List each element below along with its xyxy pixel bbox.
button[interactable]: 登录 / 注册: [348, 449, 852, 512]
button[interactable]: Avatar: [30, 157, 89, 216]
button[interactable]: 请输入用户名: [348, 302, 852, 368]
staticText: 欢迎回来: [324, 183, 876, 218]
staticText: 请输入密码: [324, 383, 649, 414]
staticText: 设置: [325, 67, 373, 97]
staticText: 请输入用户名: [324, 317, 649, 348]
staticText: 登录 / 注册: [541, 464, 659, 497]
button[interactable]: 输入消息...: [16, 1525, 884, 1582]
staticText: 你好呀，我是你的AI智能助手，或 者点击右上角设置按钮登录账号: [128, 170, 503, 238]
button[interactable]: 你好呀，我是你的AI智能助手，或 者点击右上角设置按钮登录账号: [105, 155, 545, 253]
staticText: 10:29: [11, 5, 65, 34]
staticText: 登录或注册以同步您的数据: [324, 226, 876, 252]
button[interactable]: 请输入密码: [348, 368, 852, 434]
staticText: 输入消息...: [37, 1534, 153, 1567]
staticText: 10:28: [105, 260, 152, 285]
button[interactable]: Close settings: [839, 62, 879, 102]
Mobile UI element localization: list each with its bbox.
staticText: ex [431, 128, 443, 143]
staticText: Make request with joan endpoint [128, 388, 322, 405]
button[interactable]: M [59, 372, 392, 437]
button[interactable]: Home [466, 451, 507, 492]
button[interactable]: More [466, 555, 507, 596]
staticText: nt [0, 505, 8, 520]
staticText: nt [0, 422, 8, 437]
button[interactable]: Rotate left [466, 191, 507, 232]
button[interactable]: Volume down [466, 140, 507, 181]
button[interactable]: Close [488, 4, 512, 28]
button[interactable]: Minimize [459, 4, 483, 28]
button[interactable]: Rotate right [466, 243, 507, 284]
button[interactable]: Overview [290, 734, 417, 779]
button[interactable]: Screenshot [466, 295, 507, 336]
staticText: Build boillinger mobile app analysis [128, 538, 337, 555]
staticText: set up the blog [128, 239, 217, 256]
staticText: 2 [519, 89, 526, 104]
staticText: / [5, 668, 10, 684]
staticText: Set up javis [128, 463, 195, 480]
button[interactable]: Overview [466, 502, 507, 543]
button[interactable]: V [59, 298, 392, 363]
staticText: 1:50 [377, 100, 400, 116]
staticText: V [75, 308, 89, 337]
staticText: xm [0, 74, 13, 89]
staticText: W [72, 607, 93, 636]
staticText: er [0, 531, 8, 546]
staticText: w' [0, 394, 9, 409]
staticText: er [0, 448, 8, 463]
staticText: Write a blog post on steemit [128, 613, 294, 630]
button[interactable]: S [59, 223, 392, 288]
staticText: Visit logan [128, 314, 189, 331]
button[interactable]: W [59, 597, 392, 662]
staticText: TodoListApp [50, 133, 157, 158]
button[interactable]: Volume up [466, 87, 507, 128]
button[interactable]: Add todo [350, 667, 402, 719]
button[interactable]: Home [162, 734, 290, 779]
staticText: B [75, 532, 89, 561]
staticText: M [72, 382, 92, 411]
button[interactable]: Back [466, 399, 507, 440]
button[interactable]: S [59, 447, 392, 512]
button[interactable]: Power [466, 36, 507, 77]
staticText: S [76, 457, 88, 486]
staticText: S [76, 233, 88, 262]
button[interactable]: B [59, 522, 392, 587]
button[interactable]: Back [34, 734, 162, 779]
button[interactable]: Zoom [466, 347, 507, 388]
● ● ● ●
TASK ITEM
Every line above that holds the string "blog" should be returned.

ANSWER TO THIS TASK
staticText: set up the blog [128, 239, 217, 256]
staticText: Write a blog post on steemit [128, 613, 294, 630]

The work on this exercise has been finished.